An echocardiogram is an important test to evaluate the underlying cause of congestive hepatopathy. Evaluate for valvular disease, wall motion abnormalities, pulmonary artery systolic pressure, mitral inflow, atrial and ventricular size, and evaluation for pericardial effusion or constrictive pericarditis. Inferior vena cava (IVC) evaluation would help to define volume status and pressure between the right atrium and the hepatic circulation. IVC respiratory variation (normally greater than or equal to 50% narrowing during inspiration) or IVC diameter greater than or equal to 2.3 cm suggests right-sided cardiac disease with increased right atrial filling pressures. CT and MRI evaluations of cardiac and hepatic conditions also can be used to determine etiology of the clinical presentation.

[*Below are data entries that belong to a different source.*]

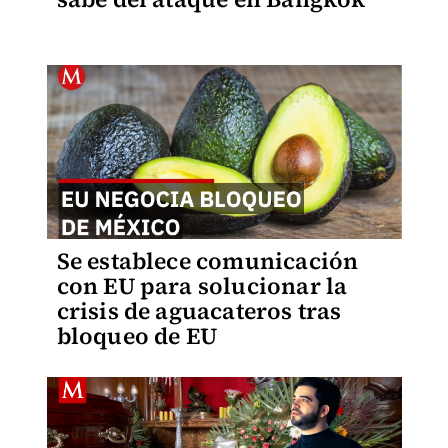
Se establece comunicación
con EU para solucionar la
crisis de aguacateros tras
bloqueo de EU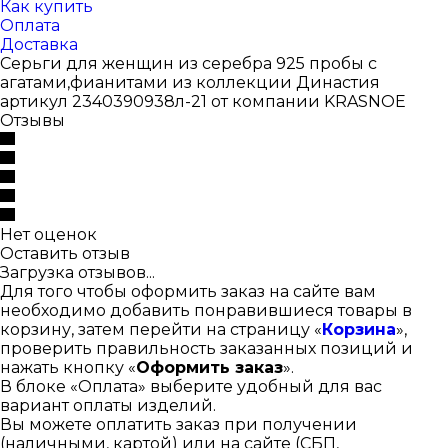
Как купить
Оплата
Доставка
Серьги для женщин из серебра 925 пробы с
агатами,фианитами из коллекции Династия
артикул 2340390938л-21 от компании KRASNOE
Отзывы
Нет оценок
Оставить отзыв
Загрузка отзывов...
Для того чтобы оформить заказ на сайте вам
необходимо добавить понравившиеся товары в
корзину, затем перейти на страницу «
Корзина
»,
проверить правильность заказанных позиций и
нажать кнопку «
Оформить заказ
».
В блоке «Оплата» выберите удобный для вас
вариант оплаты изделий.
Вы можете оплатить заказ при получении
(наличными, картой) или на сайте (СБП,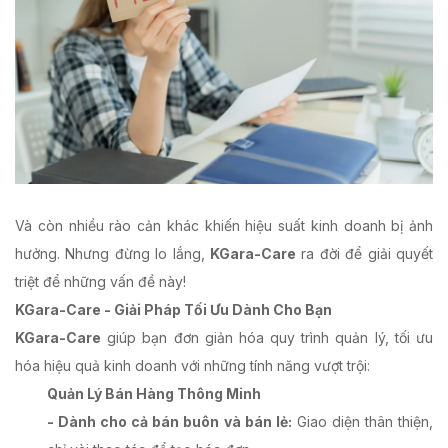
Và còn nhiều rào cản khác khiến hiệu suất kinh doanh bị ảnh
hưởng. Nhưng đừng lo lắng,
KGara-Care
ra đời để giải quyết
triệt để những vấn đề này!
KGara-Care - Giải Pháp Tối Ưu Dành Cho Bạn
KGara-Care
giúp bạn đơn giản hóa quy trình quản lý, tối ưu
hóa hiệu quả kinh doanh với những tính năng vượt trội:
Quản Lý Bán Hàng Thông Minh
- Dành cho cả bán buôn và bán lẻ:
Giao diện thân thiện,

In the presence of ascites, paracentesis should be performed. This fluid typically reveals a high protein content, commonly > 2.5g/dl. This increased in protein can be related to hepatic lymphatic ruptured with leakage of protein-rich fluid. Serum to ascites albumin gradient (SAAG) greater than 1.1 reflects portal hypertension.

Treatment / Management

The treatment of cardiac cirrhosis is based on management of the underlying cardiac condition causing hemodynamic unbalance. Determination of the volume status and adequate management of fluids for these patients is important. Clinical features of cardiac cirrhosis may improve dramatically with adequate diuresis.  Close monitoring of cardiac output is important to prevent ischemic hepatitis. Use of chronotropic agents or supportive pump can be considered.